▶ _Work instructions_
Please reproduce the line containing "Mark 'aorta'." and every line after it in the records below, exactly and with nothing else.

________

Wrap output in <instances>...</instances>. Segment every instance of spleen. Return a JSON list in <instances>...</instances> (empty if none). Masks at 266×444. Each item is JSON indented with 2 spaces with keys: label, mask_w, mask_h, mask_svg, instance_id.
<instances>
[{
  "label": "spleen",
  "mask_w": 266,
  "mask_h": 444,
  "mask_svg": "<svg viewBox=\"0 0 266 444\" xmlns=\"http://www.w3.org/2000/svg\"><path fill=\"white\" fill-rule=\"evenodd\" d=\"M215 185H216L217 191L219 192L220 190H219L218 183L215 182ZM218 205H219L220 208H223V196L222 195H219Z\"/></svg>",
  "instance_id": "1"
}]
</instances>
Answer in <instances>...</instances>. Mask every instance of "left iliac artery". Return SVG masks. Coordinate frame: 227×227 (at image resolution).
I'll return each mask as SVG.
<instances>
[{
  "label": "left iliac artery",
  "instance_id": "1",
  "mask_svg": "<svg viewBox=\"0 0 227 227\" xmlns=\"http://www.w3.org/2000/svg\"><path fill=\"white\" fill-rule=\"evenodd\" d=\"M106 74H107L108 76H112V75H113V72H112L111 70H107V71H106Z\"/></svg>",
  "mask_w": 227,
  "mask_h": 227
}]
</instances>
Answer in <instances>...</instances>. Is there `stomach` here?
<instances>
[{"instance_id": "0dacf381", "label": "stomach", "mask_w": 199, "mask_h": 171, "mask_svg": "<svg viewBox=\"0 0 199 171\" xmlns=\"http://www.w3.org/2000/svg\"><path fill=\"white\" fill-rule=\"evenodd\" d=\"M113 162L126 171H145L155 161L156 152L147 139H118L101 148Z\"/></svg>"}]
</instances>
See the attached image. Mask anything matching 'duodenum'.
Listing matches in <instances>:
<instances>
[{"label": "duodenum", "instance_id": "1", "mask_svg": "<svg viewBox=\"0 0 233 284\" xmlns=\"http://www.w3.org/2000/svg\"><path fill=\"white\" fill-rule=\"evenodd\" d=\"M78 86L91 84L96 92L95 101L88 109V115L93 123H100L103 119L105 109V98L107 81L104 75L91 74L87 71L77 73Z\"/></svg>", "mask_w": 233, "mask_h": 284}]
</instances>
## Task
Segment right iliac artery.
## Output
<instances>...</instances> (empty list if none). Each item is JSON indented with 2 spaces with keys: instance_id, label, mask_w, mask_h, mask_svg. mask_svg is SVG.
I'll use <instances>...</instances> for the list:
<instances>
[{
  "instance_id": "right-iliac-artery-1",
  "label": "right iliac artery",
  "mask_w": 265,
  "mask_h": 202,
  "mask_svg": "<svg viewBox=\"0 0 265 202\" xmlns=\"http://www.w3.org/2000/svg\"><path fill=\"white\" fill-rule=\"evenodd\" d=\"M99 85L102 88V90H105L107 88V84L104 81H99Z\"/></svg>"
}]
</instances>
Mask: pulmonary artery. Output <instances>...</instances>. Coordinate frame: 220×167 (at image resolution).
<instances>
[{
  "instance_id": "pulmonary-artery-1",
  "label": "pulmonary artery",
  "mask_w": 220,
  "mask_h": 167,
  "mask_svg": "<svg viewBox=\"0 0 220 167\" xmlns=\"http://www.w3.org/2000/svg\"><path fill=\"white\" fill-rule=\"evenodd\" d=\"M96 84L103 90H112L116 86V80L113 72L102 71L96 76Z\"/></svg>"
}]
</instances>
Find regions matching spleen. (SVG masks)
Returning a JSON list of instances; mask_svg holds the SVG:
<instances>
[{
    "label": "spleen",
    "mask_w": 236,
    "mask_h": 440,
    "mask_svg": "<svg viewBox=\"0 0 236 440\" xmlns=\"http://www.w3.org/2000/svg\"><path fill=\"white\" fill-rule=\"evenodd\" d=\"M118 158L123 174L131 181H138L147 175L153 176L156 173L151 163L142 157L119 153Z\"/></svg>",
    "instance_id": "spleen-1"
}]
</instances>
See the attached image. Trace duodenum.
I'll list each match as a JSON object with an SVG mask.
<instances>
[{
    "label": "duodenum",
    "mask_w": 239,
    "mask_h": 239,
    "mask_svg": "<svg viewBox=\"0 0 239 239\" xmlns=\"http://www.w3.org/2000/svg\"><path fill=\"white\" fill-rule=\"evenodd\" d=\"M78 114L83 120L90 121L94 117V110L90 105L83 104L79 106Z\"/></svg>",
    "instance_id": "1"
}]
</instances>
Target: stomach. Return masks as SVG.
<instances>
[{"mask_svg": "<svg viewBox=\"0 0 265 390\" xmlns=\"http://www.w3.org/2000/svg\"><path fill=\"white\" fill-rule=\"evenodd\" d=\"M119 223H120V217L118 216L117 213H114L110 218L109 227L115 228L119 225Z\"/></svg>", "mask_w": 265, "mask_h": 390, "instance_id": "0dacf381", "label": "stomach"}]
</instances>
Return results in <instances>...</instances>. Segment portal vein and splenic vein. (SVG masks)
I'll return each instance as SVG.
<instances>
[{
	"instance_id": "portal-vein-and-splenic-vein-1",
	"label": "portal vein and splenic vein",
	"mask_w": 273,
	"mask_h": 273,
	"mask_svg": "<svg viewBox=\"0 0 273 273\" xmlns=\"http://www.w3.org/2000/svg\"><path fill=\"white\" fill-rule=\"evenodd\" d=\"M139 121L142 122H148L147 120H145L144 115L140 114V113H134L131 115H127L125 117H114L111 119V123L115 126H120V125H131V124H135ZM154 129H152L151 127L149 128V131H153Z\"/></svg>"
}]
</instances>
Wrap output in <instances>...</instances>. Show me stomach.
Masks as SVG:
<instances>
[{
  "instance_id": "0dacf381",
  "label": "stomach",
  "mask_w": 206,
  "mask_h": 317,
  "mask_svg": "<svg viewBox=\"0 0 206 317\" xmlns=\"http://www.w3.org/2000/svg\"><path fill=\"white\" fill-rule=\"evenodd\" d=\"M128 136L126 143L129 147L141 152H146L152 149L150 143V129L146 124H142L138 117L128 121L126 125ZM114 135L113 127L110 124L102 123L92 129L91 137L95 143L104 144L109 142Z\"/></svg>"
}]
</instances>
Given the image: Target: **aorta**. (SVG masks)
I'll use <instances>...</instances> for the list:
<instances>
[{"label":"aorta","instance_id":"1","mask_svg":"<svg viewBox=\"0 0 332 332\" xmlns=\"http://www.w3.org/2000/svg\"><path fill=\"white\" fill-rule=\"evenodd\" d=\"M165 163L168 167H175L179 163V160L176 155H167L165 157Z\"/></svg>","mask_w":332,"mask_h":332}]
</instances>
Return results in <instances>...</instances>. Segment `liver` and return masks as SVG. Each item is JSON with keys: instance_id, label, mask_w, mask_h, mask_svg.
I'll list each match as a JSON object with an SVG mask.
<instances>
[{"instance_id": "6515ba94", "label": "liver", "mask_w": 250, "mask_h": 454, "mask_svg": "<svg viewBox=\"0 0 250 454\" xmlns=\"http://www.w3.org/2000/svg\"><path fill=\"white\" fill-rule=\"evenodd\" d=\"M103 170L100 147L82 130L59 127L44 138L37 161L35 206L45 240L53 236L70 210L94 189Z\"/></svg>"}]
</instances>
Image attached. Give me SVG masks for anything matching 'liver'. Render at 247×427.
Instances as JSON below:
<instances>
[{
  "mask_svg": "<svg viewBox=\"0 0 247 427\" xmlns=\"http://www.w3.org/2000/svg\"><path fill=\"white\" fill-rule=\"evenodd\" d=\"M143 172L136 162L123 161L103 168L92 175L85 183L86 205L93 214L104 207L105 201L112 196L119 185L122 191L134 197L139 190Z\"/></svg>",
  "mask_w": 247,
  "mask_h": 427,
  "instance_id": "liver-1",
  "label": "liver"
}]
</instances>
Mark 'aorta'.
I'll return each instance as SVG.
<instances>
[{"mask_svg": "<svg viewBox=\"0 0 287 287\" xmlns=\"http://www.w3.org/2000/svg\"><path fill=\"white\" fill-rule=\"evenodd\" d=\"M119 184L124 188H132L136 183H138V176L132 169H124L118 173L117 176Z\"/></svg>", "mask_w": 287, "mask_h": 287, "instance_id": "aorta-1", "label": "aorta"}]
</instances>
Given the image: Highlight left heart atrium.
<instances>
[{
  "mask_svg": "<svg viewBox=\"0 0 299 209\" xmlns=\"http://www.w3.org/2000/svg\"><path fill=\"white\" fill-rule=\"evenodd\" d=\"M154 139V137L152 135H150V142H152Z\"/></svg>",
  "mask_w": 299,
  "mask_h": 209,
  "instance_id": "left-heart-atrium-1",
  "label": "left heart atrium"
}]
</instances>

________

▶ _Answer box_
Mark 'aorta'.
I'll return each instance as SVG.
<instances>
[{"mask_svg": "<svg viewBox=\"0 0 287 287\" xmlns=\"http://www.w3.org/2000/svg\"><path fill=\"white\" fill-rule=\"evenodd\" d=\"M119 184L124 188H132L136 183H138V176L132 169H124L118 173L117 176Z\"/></svg>", "mask_w": 287, "mask_h": 287, "instance_id": "aorta-1", "label": "aorta"}]
</instances>
Given the image: Highlight left heart atrium.
<instances>
[{
  "mask_svg": "<svg viewBox=\"0 0 299 209\" xmlns=\"http://www.w3.org/2000/svg\"><path fill=\"white\" fill-rule=\"evenodd\" d=\"M154 139V137L152 135H150V142H152Z\"/></svg>",
  "mask_w": 299,
  "mask_h": 209,
  "instance_id": "left-heart-atrium-1",
  "label": "left heart atrium"
}]
</instances>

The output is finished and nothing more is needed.